**What you need to do**
Only lines holding the word "pour" should be copied from the material.
Supplied data Start Marker
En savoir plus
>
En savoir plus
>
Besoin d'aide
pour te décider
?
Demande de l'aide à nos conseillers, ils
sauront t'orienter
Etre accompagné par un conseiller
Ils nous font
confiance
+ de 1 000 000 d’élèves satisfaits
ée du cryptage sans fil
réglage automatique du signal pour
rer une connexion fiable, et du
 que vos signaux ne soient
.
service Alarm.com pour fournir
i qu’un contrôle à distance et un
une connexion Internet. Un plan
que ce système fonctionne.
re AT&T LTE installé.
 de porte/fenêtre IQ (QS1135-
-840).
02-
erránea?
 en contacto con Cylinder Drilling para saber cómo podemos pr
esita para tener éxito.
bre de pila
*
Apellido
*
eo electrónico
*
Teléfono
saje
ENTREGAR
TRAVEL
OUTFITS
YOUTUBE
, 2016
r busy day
Supplied data End Marker
Supplied data Start Marker
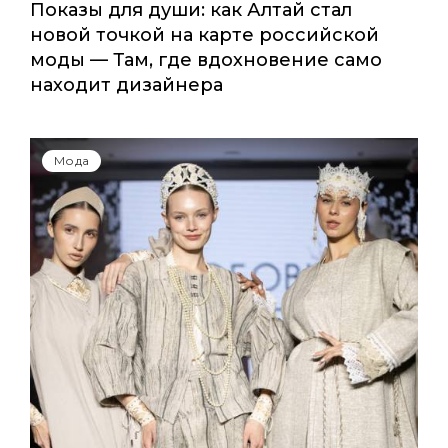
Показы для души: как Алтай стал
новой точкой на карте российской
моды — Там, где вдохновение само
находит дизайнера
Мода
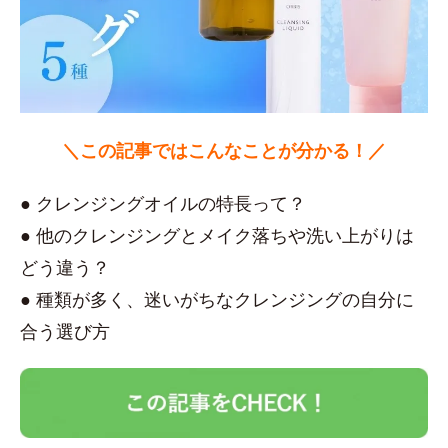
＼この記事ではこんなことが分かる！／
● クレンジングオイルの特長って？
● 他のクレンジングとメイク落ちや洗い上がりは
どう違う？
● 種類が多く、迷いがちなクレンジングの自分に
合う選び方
Supplied data End Marker
**Response**
pour te décider
réglage automatique du signal pour
service Alarm.com pour fournir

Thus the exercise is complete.